Well, this night was one of those moments I will never forget. “Ash,” I said with a whisper. She arose instantly, as if her body and soul knew something terrible had happened, “I’m so sorry, but Mitch passed away.” No sooner had I uttered those words than her eyes gushed with tears as she fell back to her pillow and wept.

Laura-Ashley faithfully loved and served her little brother, and they had developed a deep bond between them. I marveled how she balanced softness with strength – a testament that we, being human, are quite capable of being both. On the one hand, she would speak ever-so tenderly with Mitch, and you could tell she listened with her heart as much as her ears. At the same time, she would carry her not-so-little brother on her back with ease. She was strong yet tender … a beautiful blend of attributes I long to possess.

I took this photo on the California coast while on our last summer adventure with Mitch. He loved the ocean and was fascinated by the power of waves. Mitch couldn’t play in the ocean by himself at this time in his life because even the tiniest wave would knock him helplessly over. Where smaller children could play in the splash and foam of the ocean’s edge, those same waters were more punishing for him. Even the smallest wave threatened to knock him over. Any prolonged exposure to even moderately deep water, causing him to adapt to the ebb and flow of the current, would tire his muscles quickly, and he would most certainly drown if left to his own strength.

Laura-Ashley, this beautifully kind sister, sensing little Mitch wanted to experience the ocean again, heaped her brother on her back and began walking into the water. Mitch laughed and squealed as the waves rolled by and tickled his feet. At this moment, it occurred to me in ways it hadn’t before that there’s something very special about a sister.

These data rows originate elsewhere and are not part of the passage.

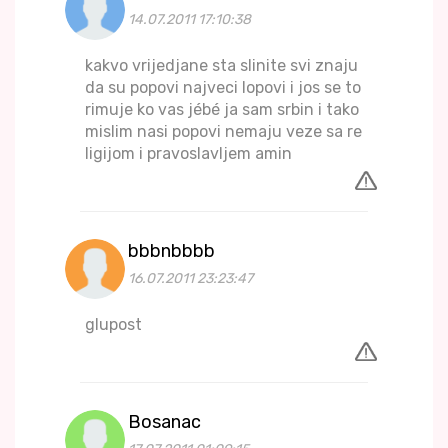
14.07.2011 17:10:38
kakvo vrijedjane sta slinite svi znaju
da su popovi najveci lopovi i jos se to
rimuje ko vas jébé ja sam srbin i tako
mislim nasi popovi nemaju veze sa re
ligijom i pravoslavljem amin
bbbnbbbb
16.07.2011 23:23:47
glupost
Bosanac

As I captured them playing, I remember being washed over by waves of love and gratitude for my daughter and son. Of all the world’s greatest riches, none compared to the treasure of this moment with my children. They were a gift to each other, and their love was awesome to see. Love, after all, is the substance of life and the fabric of eternity.

When I look at my own life experience, sisters and mothers seem to balance out fathers and brothers.

I don’t know what it is, exactly. I only know the world is richer because it is filled with loving sisters.